It’s around 11 o’clock in Nashville on the evening of Saturday, October 2nd, 1954; a callow 19-year-old from Tupelo, Mississippi has just played at the Grand Ole Opry for the first – and last – time. Deflated and demoralised by the country faithful’s flat response to his performance, he walks down the block to the Ernest Tubb Record Shop, where he’s scheduled to play the famous Midnight Jamboree that same night.
On meeting Tubb for the first time, he pours out his heart to the older man about how he loves country music but keeps being told that if he wants to make money, he has to sing the other kind - the weird kind - of music that he’s essentially just invented.
Tubb listens attentively and then asks the singer if he has, in fact, got any money.

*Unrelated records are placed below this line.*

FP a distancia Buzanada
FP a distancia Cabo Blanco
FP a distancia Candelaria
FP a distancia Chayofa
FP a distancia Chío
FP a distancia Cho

“No sir”, comes the response.
“Well, Elvis, you just go ahead and do what they tell you. Make your money. Then you can do what you want to do”.
Almost 20 years later, on January 14th, 1973, Elvis is on stage in Hawaii in front of a vast global television audience numbering in the hundreds of millions. He grins, wipes the sweat from his face and says, “I’d like to sing a (Hank Williams) song that’s probably the saddest song I’ve ever heard. It goes like this…”
Hear that lonesome whippoorwill
He sounds too blue to fly
The midnight train is whining low
I’m so lonesome I could cry
The story of Elvis Presley is, of course, one of the greatest in popular culture history, if not the greatest. We never tire of hearing it over and over again, from this angle or that. One of its strengths is its openness; its ability to accommodate almost anything you care to hang on it. Long ago it became codified as myth and, as with all myths, you can make of it what you will. My Elvis story is different from your Elvis story, which is different from Sam Phillips’ Elvis story and even – in fact especially – from Elvis’ interior version of his own life.
They mean different things and they move in different ways, yet somehow, they’re all true - even when they’re not. Examining the influence of country music on Elvis is something we can easily explore, so step inside why don’t you?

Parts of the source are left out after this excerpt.